When valuing your home, don’t simply rely on a few houses that recently sold in the neighborhood. Just because Fred sold his place across the street for $450,000 (or because Trulia/Zillow estimated your value to be $435,000) doesn’t mean your home is worth the same.
Fred’s house is not a good sales comparable if he has:
- a pool (and you don’t)
- 4 bedrooms/3 baths (versus your 3 bedrooms/2.5 baths)
- a 2-car garage (to your carport)
- a newly renovated kitchen (versus your limited renovations)
Without doing your homework, you may be unable to sell your home for the price you want – or your loan entitlement could be much less on a cash-out refinance or reverse mortgage.

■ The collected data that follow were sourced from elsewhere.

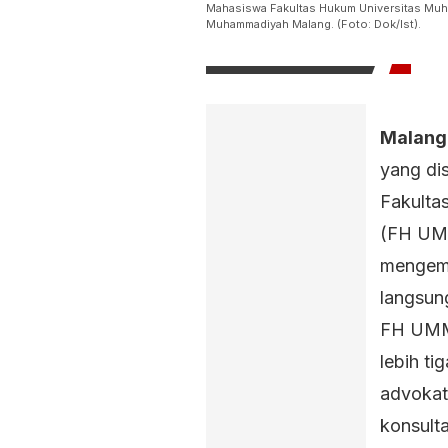
Mahasiswa Fakultas Hukum Universitas Mu
Muhammadiyah Malang. (Foto: Dok/Ist).
Malang
yang di
Fakulta
(FH UMM
mengem
langsun
FH UMM
lebih ti
advokat
konsult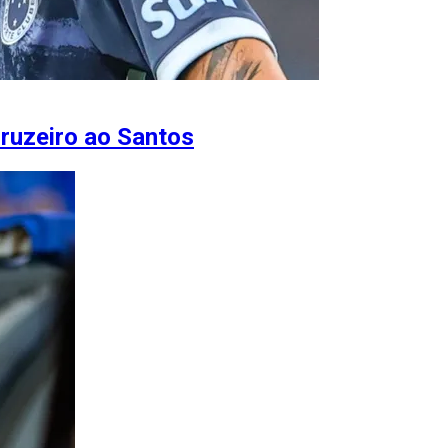
ruzeiro ao Santos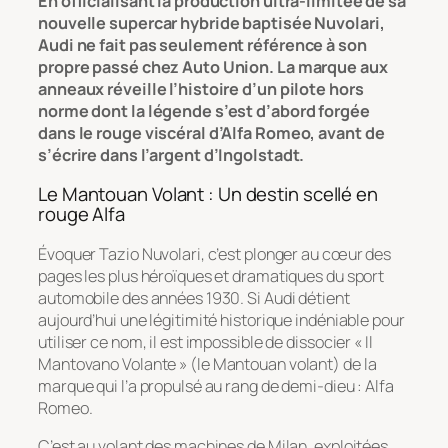
En officialisant la production ultra-limitée de sa
nouvelle supercar hybride baptisée Nuvolari,
Audi ne fait pas seulement référence à son
propre passé chez Auto Union. La marque aux
anneaux réveille l’histoire d’un pilote hors
norme dont la légende s’est d’abord forgée
dans le rouge viscéral d’Alfa Romeo, avant de
s’écrire dans l’argent d’Ingolstadt.
Le Mantouan Volant : Un destin scellé en
rouge Alfa
Évoquer Tazio Nuvolari, c’est plonger au cœur des
pages les plus héroïques et dramatiques du sport
automobile des années 1930. Si Audi détient
aujourd’hui une légitimité historique indéniable pour
utiliser ce nom, il est impossible de dissocier
« Il
Mantovano Volante »
(le Mantouan volant) de la
marque qui l’a propulsé au rang de demi-dieu : Alfa
Romeo.
C’est au volant des machines de Milan, exploitées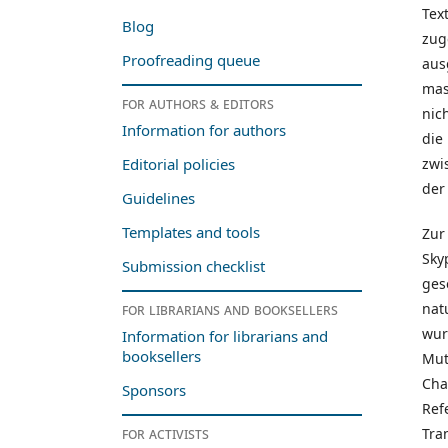
Tex
Blog
zug
Proofreading queue
aus
mas
For authors & editors
nic
Information for authors
die
zwi
Editorial policies
der
Guidelines
Templates and tools
Zur
Sky
Submission checklist
ges
nat
For librarians and booksellers
wur
Information for librarians and
booksellers
Mut
Cha
Sponsors
Ref
For activists
Tra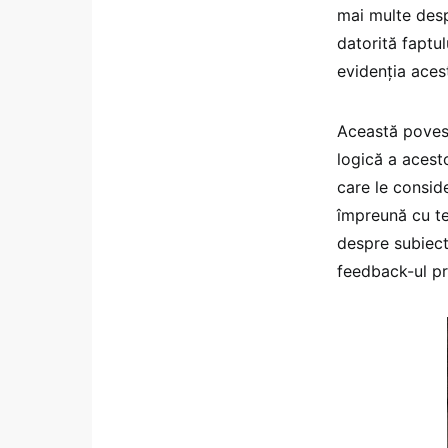
mai multe desp
datorită faptul
evidenţia acest
Această povest
logică a acesto
care le conside
împreună cu te
despre subiectu
feedback-ul pr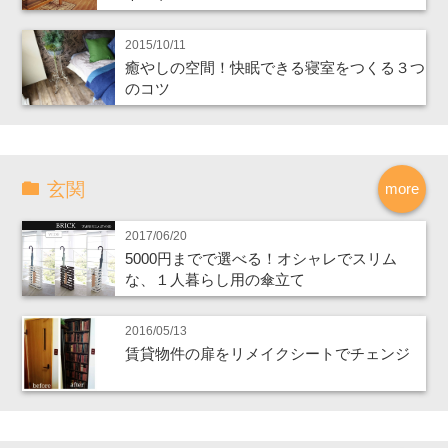
2015/10/11
癒やしの空間！快眠できる寝室をつくる３つ
のコツ
玄関
more
2017/06/20
5000円までで選べる！オシャレでスリム
な、１人暮らし用の傘立て
2016/05/13
賃貸物件の扉をリメイクシートでチェンジ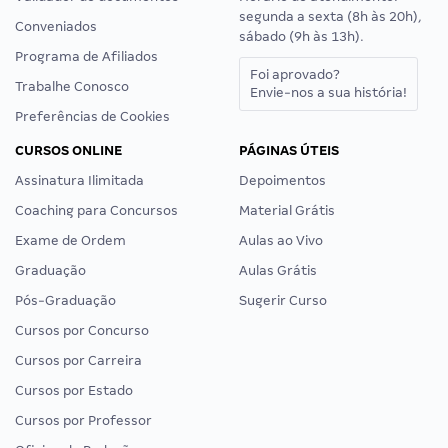
segunda a sexta (8h às 20h),
Conveniados
sábado (9h às 13h).
Programa de Afiliados
Foi aprovado?
Trabalhe Conosco
Envie-nos a sua história!
Preferências de Cookies
CURSOS ONLINE
PÁGINAS ÚTEIS
Assinatura Ilimitada
Depoimentos
Coaching para Concursos
Material Grátis
Exame de Ordem
Aulas ao Vivo
Graduação
Aulas Grátis
Pós-Graduação
Sugerir Curso
Cursos por Concurso
Cursos por Carreira
Cursos por Estado
Cursos por Professor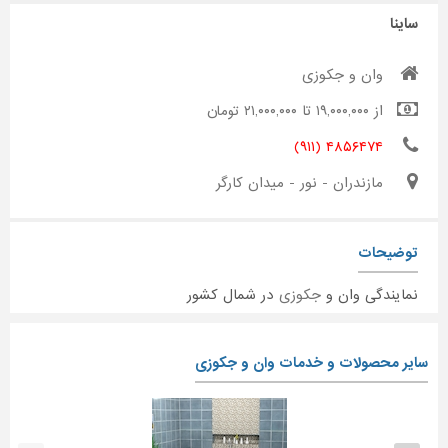
ساینا
وان و جکوزی
از ۱۹,۰۰۰,۰۰۰ تا ۲۱,۰۰۰,۰۰۰ تومان
۴۸۵۶۴۷۴ (۹۱۱)
مازندران - نور - میدان کارگر
توضیحات
نمایندگی وان و
جکوزی
در شمال کشور
سایر محصولات و خدمات وان و جکوزی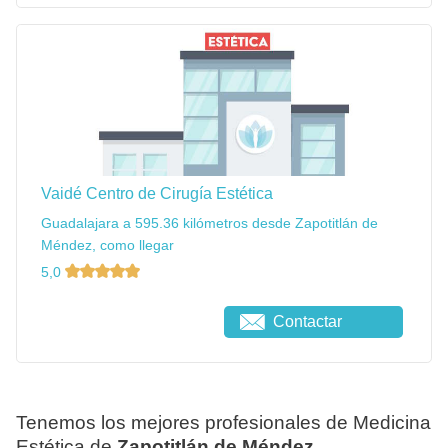
Vaidé Centro de Cirugía Estética
Guadalajara a 595.36 kilómetros desde Zapotitlán de
Méndez, como llegar
5,0
Contactar
Tenemos los mejores profesionales de Medicina
Estética de
Zapotitlán de Méndez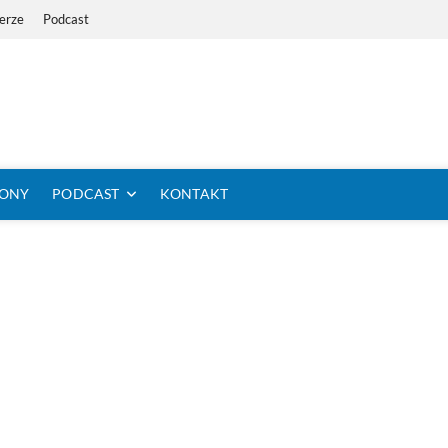
erze
Podcast
i Dystans Rowerem
 SIĘ KOLARSTWO DŁUGODYSTANSOWE
TONY
PODCAST
KONTAKT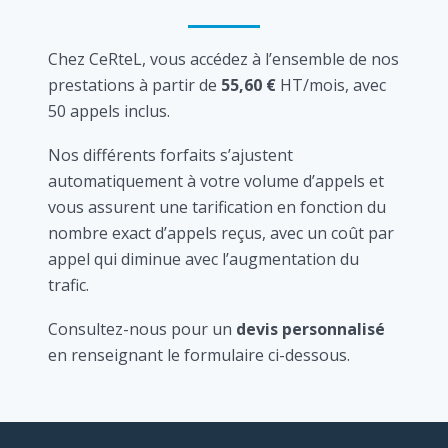
Chez CeRteL, vous accédez à l’ensemble de nos
prestations à partir de
55,60 €
HT/mois, avec
50 appels inclus.
Nos différents forfaits s’ajustent
automatiquement à votre volume d’appels et
vous assurent une tarification en fonction du
nombre exact d’appels reçus, avec un coût par
appel qui diminue avec l’augmentation du
trafic.
Consultez-nous pour un
devis personnalisé
en renseignant le formulaire ci-dessous.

The lender will require an appraisal prior to closing – unless an appraisal inspection waiver is granted (such as when you may have substantial equity in your house).
In a conventional or government purchase mortgage, you can get pre-approved by a lender before getting an appraisal (so you shouldn’t spend $485 on an appraisal until you see the loan closing conditions). Whereas in a reverse mortgage, you generally cannot get pre-approved without the appraisal (so make sure your home value estimate is accurate before paying for the appraisal – otherwise you may be disappointed when your approved loan amount is far less than you had expected).
Analogous to lawyers being trained not to ask a question without knowing the answer, you, as a borrower, should be confident in your home valuation before paying for an appraisal.
Here’s the Point:
Before you refinance, don’t waste your money on an appraisal until you have done your own homework on value.